Given records:

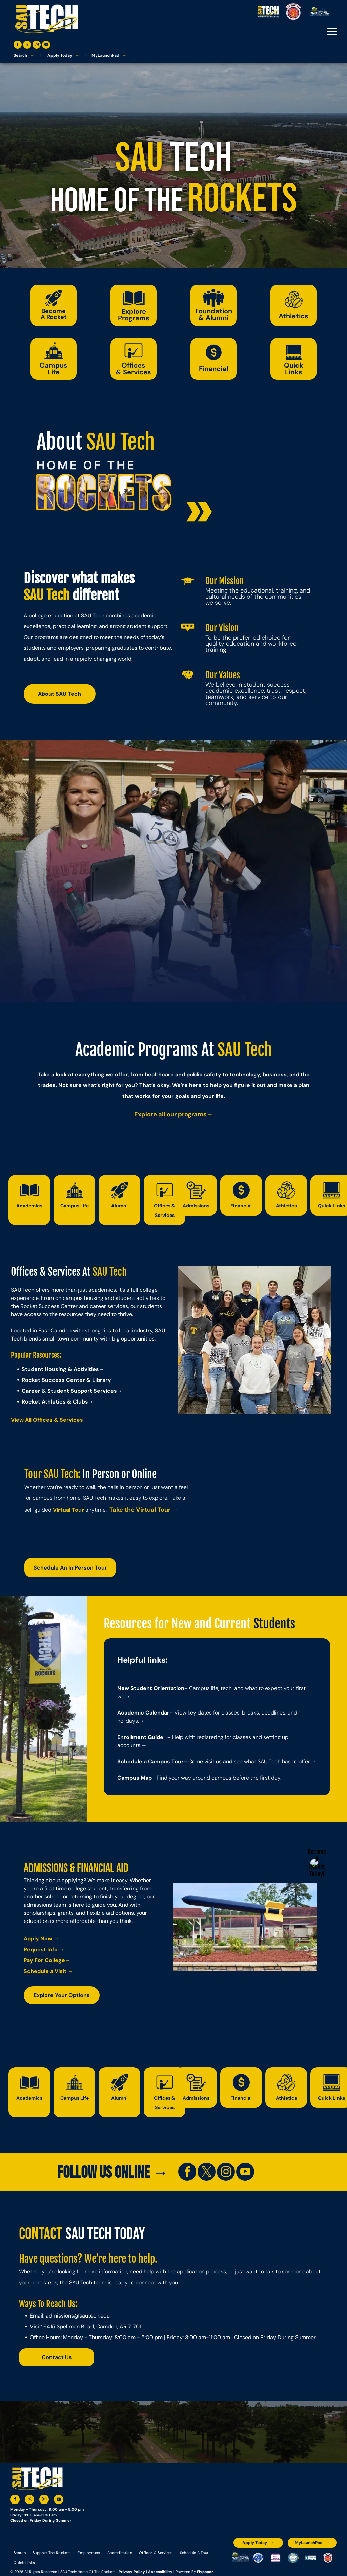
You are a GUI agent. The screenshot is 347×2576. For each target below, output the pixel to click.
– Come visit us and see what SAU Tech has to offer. (247, 1761)
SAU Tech (120, 442)
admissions (60, 2315)
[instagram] (37, 45)
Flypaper (205, 2571)
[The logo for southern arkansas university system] (293, 2558)
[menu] (332, 31)
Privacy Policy (132, 2571)
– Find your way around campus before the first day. (216, 1777)
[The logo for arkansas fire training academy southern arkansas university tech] (328, 2558)
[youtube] (46, 45)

Task statement: The whole listing above, line by line, needs to be copied exactly, except for any images.

Solution for this task:
You are a GUI agent. The screenshot is 347×2576. For each target below, output the pixel to click.
– Come visit us and see what SAU Tech has to offer. (247, 1761)
SAU Tech (120, 442)
admissions (60, 2315)
[instagram] (37, 45)
Flypaper (205, 2571)
[The logo for southern arkansas university system] (293, 2558)
[menu] (332, 31)
Privacy Policy (132, 2571)
– Find your way around campus before the first day. (216, 1777)
[The logo for arkansas fire training academy southern arkansas university tech] (328, 2558)
[youtube] (46, 45)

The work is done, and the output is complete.